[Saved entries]

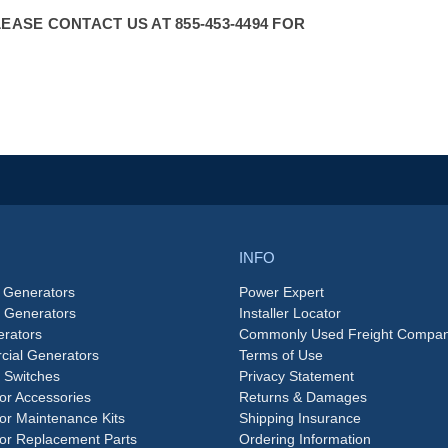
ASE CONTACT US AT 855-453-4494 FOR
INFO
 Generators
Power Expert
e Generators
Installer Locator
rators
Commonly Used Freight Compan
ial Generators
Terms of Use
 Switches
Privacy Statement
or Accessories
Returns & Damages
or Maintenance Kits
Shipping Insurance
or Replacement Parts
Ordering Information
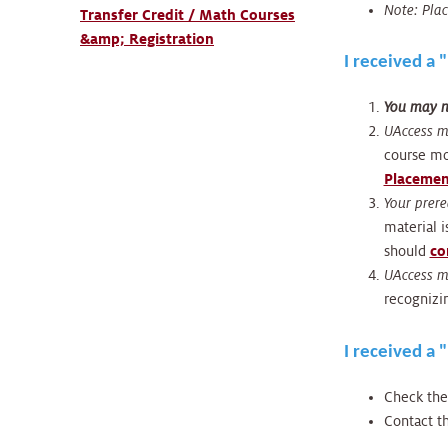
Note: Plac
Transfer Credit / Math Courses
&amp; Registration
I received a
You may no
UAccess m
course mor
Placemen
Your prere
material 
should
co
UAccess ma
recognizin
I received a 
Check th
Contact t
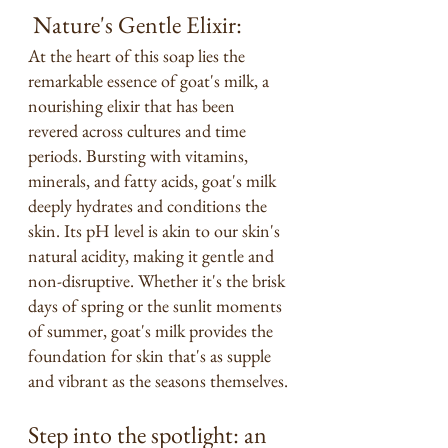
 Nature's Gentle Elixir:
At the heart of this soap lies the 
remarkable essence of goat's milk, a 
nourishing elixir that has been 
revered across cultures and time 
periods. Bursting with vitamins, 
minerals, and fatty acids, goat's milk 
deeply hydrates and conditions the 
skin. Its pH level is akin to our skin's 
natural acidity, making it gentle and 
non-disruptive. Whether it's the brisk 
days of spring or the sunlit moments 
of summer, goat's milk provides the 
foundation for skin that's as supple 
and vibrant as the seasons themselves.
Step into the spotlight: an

--

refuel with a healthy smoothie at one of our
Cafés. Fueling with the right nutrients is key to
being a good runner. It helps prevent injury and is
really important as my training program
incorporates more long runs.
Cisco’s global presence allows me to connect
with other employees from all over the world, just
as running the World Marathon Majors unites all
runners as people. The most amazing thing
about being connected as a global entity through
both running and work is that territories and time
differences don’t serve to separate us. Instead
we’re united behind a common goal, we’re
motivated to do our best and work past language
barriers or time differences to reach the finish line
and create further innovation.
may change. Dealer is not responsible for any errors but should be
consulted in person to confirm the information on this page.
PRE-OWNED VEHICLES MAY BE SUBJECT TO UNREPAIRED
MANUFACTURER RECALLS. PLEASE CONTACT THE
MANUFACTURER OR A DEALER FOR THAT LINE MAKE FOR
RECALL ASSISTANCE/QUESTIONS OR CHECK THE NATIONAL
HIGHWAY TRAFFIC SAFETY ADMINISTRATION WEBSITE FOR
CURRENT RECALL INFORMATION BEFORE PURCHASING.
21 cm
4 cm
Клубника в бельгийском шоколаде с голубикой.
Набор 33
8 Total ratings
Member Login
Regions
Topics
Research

==

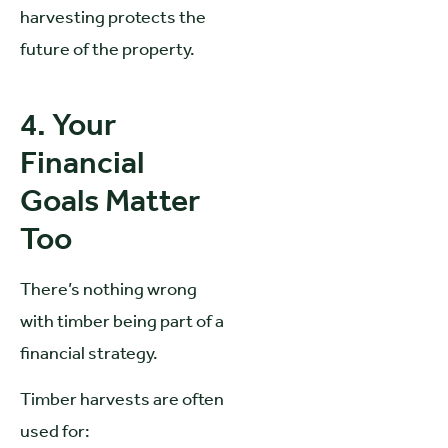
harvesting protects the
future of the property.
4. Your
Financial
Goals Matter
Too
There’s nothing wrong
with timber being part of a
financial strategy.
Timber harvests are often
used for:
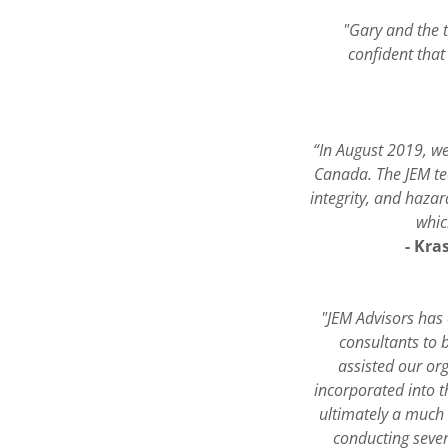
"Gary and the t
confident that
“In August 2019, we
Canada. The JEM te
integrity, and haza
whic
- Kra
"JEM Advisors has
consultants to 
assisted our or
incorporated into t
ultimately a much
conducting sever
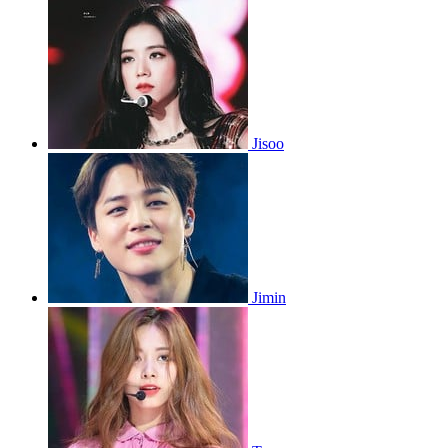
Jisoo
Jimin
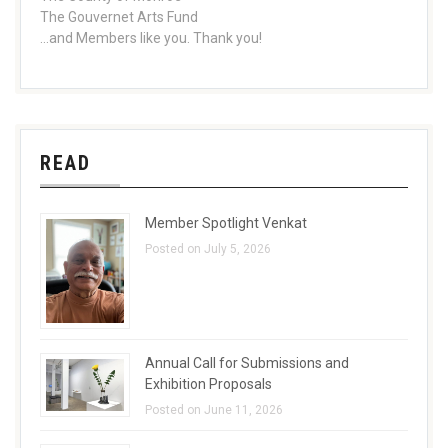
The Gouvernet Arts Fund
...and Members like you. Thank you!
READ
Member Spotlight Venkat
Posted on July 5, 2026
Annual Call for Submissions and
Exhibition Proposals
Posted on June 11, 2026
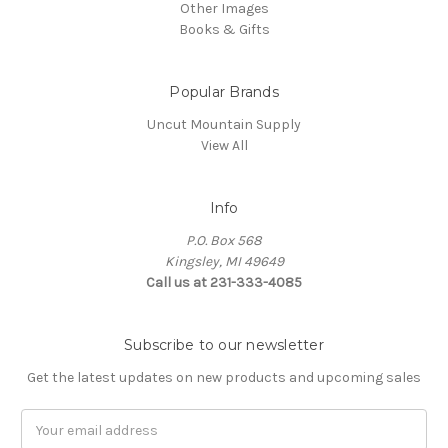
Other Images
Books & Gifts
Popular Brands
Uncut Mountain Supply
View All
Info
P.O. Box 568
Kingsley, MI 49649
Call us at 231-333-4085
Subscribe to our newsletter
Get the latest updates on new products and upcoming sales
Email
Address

Exercise requirements
All that is wanted is a faithful reproduction of the line above with "being a good", the line with "both running and", and every line in between.

Problem solution
being a good runner. It helps prevent injury and is
really important as my training program
incorporates more long runs.
Cisco’s global presence allows me to connect
with other employees from all over the world, just
as running the World Marathon Majors unites all
runners as people. The most amazing thing
about being connected as a global entity through
both running and work is that territories and time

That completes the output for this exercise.